9 1/2 data science bootcamp survival tips

It’s been two weeks now since the Winter Class of 2015 presented their final projects to a few dozen hiring companies. For us presenters, summarizing our project work of 4-6 weeks into a three-minute presentation was a challenge. Then again, it forced us to focus on the absolute essence. Which, at higher granularity, was a necessity throughout the bootcamp.

In this post, I want to share a number of tips that helped me survive 12 very intense weeks of information overload, never-ending programming assignments (euphemistically called challenges) and long days.

So, without further ado:

Tip #1: Define your learning goals upfront, and adapt as you go

Each student starts class with his/her own background, strengths and weaknesses. Given the wide array of addressed topics, you may find yourself positioned on the knowledge/skills curve at the fifth percentile today, and at the ninety-fifth tomorrow. That’s fine, really — it’s just a statistical fact.
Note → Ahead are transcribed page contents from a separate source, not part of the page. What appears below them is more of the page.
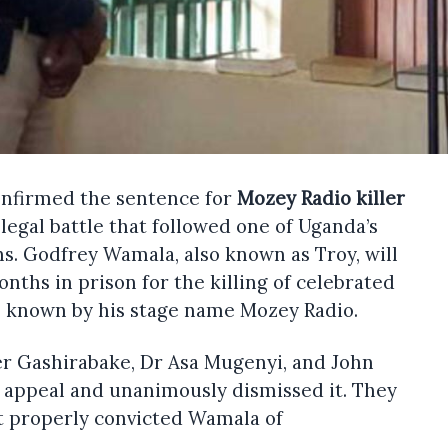
onfirmed the sentence for
Mozey Radio killer
 legal battle that followed one of Uganda’s
hs. Godfrey Wamala, also known as Troy, will
nths in prison for the killing of celebrated
 known by his stage name Mozey Radio.
r Gashirabake, Dr Asa Mugenyi, and John
appeal and unanimously dismissed it. They
t properly convicted Wamala of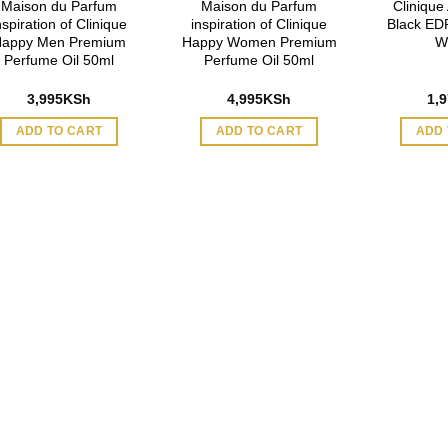
Maison du Parfum
Maison du Parfum
Clinique
nspiration of Clinique
inspiration of Clinique
Black EDP
appy Men Premium
Happy Women Premium
W
Perfume Oil 50ml
Perfume Oil 50ml
3,995
KSh
4,995
KSh
1,
ADD TO CART
ADD TO CART
ADD 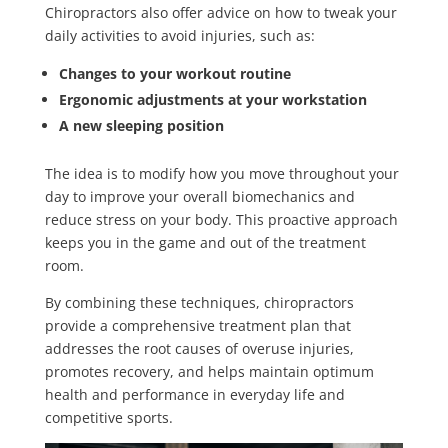
Chiropractors also offer advice on how to tweak your
daily activities to avoid injuries, such as:
Changes to your workout routine
Ergonomic adjustments at your workstation
A new sleeping position
The idea is to modify how you move throughout your
day to improve your overall biomechanics and
reduce stress on your body. This proactive approach
keeps you in the game and out of the treatment
room.
By combining these techniques, chiropractors
provide a comprehensive treatment plan that
addresses the root causes of overuse injuries,
promotes recovery, and helps maintain optimum
health and performance in everyday life and
competitive sports.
Apply a knowledge and relevance triage to each topic, so you don’t waste time on either “lost” causes (personal example: generalized linear models) or already gained causes (personal examples: RESTful API, SQL, mySQL, and a few others). Focus your time and effort exclusively on what you can, want and need to learn.

It goes without saying that this is different for each student.
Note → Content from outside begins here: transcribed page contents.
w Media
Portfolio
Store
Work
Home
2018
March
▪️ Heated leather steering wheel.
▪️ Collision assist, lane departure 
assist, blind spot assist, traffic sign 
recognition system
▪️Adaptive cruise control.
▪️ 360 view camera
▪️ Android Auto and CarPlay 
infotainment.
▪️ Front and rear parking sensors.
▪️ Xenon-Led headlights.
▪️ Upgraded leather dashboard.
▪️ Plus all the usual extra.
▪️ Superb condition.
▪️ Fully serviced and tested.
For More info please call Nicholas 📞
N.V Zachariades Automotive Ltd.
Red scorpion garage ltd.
Tip #2: Know what you (don’t) know and want

A precondition to tip #1 is that you know you knowns and unknowns. You should also know what you (don’t) want to reach as your end goal. It’s OK to define this self-knowledge as the bootcamp progresses, but about half-way into the bootcamp, this picture should become clear.
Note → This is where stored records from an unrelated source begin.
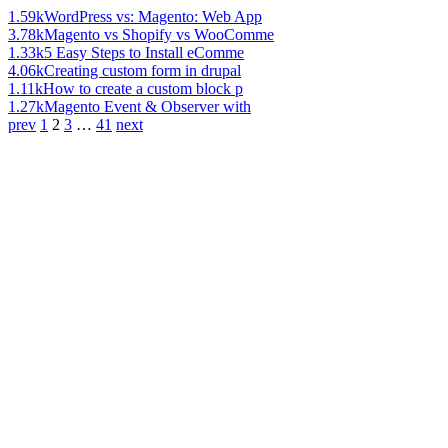
1.59k
WordPress vs: Magento: Web App
3.78k
Magento vs Shopify vs WooComme
1.33k
5 Easy Steps to Install eComme
4.06k
Creating custom form in drupal
1.11k
How to create a custom block p
1.27k
Magento Event & Observer with
prev
1
2
3
…
41
next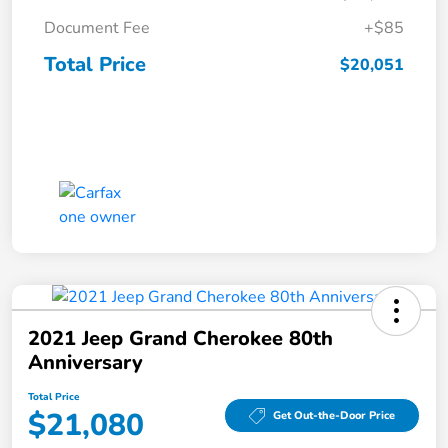
Document Fee
+$85
Total Price
$20,051
2021 Jeep Grand Cherokee 80th
Anniversary
Total Price
$21,080
Get Out-the-Door Price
If you don’t know where you’re going, you won’t get there. If you’re lost, ask for help. You already paid for it, after all :-)

Tip #3: Skip a lecture, challenge or speaker, it’s OK

If your mind is a muscle, and it’s been strained, give it a rest. Don’t feel bad about skipping class every now and then, if that’s what you need. Chances are the information offered that day won’t sink in anyway, so this is probably the best you can do.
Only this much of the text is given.